Unless am I mistaken ?

The two examples can be reproduced in the playground too.

Expected behavior The comment node should be inside the body node, as are the attribute, and not right before.

Screenshots n/a

Additional context n/a

Thank you very much,

MichaHoffmann commented 1 year ago

Hey @jeromepin

thanks for the report, its valid - i can reproduces it given your examples too.

I think the problem is that comments may appear anywhere in the language and the parser ignores them in rules. It might be tricky to try to control where comments end up being. I think the issue here is that we define blocks as

      block: $ => seq(
        $.identifier,
        repeat(choice($.string_lit, $.identifier)),
        $.block_start,
        optional($.body),
        $.block_end,
      ),

so body might be missing.

Is this causing issues for you? It might be problematic when writing some pattern that matches comments inside bodies. nvim-treesitter matches them jsut as (comment) @comment.

MichaHoffmann commented 1 year ago

I'm not sure that this can be fixed as long as we use put comment into extras.

jeromepin commented 1 year ago

Thank you for your fast answer @MichaHoffmann ! :)

My current use-case is about using comments for configuring a linter. I expect such comment to be effective on the next sibling. If I write the following block, I expect the linter to ignore its my-rule rule for the whole resource.

# ignore-rule:my-rule
resource "foo" "bar" {
  baz = "qux"
  aaa = "www"
}

while I expect it to ignore the rule only for the baz = "qux" line in this case :

resource "foo" "bar" {
  # ignore-rule:my-rule
  baz = "qux"
  aaa = "www"
}

With the issue at hand here, it would ignore the rule for the whole body node, which is counter-intuitive.

Anyway, if you think there is no fix for this, I'll try to find a solution on my end with some kind of hack 🤷‍♂️

MichaHoffmann commented 1 year ago

I mean there could be a fix, i just cannot easily see it right now. I mean one could define a grammar that just takes this grammar, wraps all rules in a sequence(optional($.directive), $.original_rule) to make directives part of the language or something like that.

jeromepin commented 1 year ago

Honestly I don't have any idea of what you are talking about, I know next to nothing about grammars and parsing. If you can do it (and are willing to) then I'll be happy. Otherwise I think I will put this aside and dive into it one day(tm) when I'll have the time (so probably never tbh)

MichaHoffmann commented 1 year ago

I'm playing with it right now to get a feeling, ill come back to you in a bit.

MichaHoffmann commented 1 year ago

The awesome tree-sitter community stepped in and helped out :tada:

MichaHoffmann commented 1 year ago

I thought about it; if we remove the "body" node we dont have that problem. It is a bit useless anyhow. That is a breaking change though so probably i would maybe create a "v2" directory; not yet sure.
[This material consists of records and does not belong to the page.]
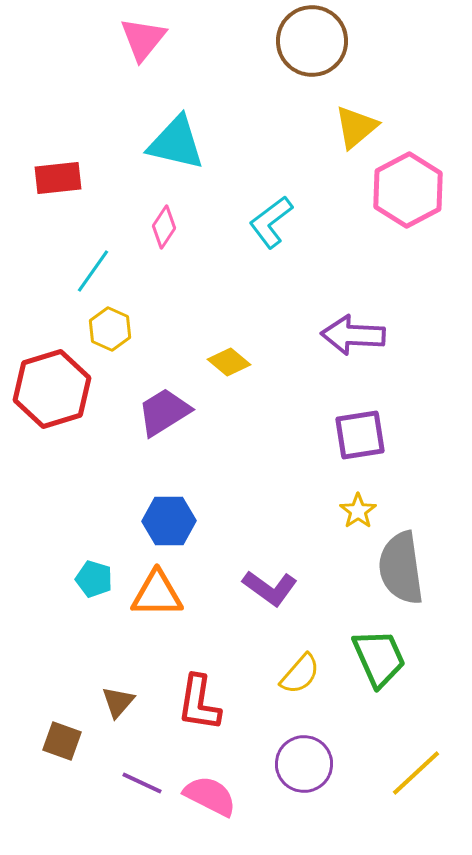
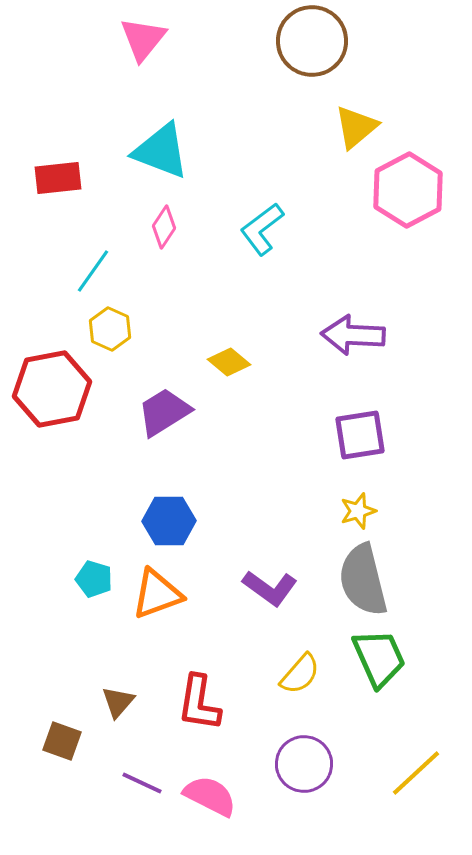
cyan triangle: moved 15 px left, 8 px down; rotated 8 degrees clockwise
cyan L-shape: moved 9 px left, 7 px down
red hexagon: rotated 6 degrees clockwise
yellow star: rotated 18 degrees clockwise
gray semicircle: moved 38 px left, 12 px down; rotated 6 degrees counterclockwise
orange triangle: rotated 20 degrees counterclockwise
jeromepin commented 1 year ago

Honestly I don't know. I don't know enough about the HCL grammars and its specificities to have an opinion. I feel like even if the body is empty, it is still an empty body (and not a non-existing body) 🤷 But it's your project, you do what you feel is best 🙂

jeromepin commented 1 year ago

Hey @MichaHoffmann 👋 I'm wondering if you made a decision regarding this issue and the fix you thought about ? To know what I'm gonna do on my end 🙂

MichaHoffmann commented 1 year ago

Hey, i had only very little time to work on this. Sorry, no progress yet! Is this causing you active trouble?

jeromepin commented 1 year ago

No no it's ok take your time :) I'm already glad you are providing this project, I don't want to put any pressure on you. I was simply curious :)

MichaHoffmann commented 1 year ago

Hey, i had a random idea; we could create a dialect where #ignore-rule:... is a construct of the language. That way we could control where that kind of directive is produced; its a bit like semgrep does it; see i.e. https://github.com/returntocorp/ocaml-tree-sitter-semgrep/blob/main/lang/semgrep-grammars/src/semgrep-promql/grammar.js where the base grammar is extended with special tokens; that would also give more convenience when consuming the parser. wdyt?

jeromepin commented 1 year ago

I honestly have no idea 😅 If I understand what you said correctly, it would mean adding some kind of "business logic" (i'm sorry, I'm lacking a better word here) into your grammar ? I'm not sure if I am making myself clear here. It would mean having some code written specifically for my case in a library usable by everyone ? What will you do when the next user come with a request similar to mine ? Implement the same kind of thing for him ?

MichaHoffmann commented 1 year ago

Nah; i would create a dialect that inherits from the base grammar and adds that directive as a token; if that happens too often eventually i can point people to that as an example how its done i guess.

Since this is pretty stable i could even move it into another repository if you want.

jeromepin commented 1 year ago

Oh ok I see. It means we would need to define right here and now what would be the token ? Like #ignore-rule, or #foobar: ignore-rule or whatever, no ? Sorry, lots of questions here, I don't have all the design of my software figured out yet and usage will shape its future

MichaHoffmann commented 1 year ago

I mean this new dialect can evolve while you experiment ( feedback cycle just gets a bit longer ) but since only you are using it it can be changed to whatever suits you

jeromepin commented 1 year ago

I feel uneasy, I feel like I'm am compelling you to do something out of the scope of this project. To reduce the burden on you after you did the first implementation, maybe I should host it ? Idk

MichaHoffmann commented 1 year ago

no worries; i can show how its done in a dialect ( that i can remove once you know how its done and have your own repository ); it seems like the best solution to me.

jeromepin commented 1 year ago

Alright then, if it's suits you, it suits me ! Thank you for taking all this time 👍

MichaHoffmann commented 1 year ago

ill play with it over the weekend!

MichaHoffmann commented 1 year ago

Hey, sorry it seems that the comment rule doesnt allow for anything but comments so i cannot selectively say #ignore-rule is a an actual token. Ill also have to revert the shim solution we had before since it leads to parse errors in top level json objects that i cannot figure out. Sorry i think i cannot figure this one out!

jeromepin commented 1 year ago

Oh no ! I'm very sad to hear that ! 😢 Thank you for investing so much of your time in this (even more when the outcome isn't what we expected), I'm very grateful !

MichaHoffmann commented 1 year ago

yeah, really sorry man!

jeromepin commented 1 year ago

It's ok, don't beat yourself up. This is how the game is played, sometimes we win, sometimes we lose.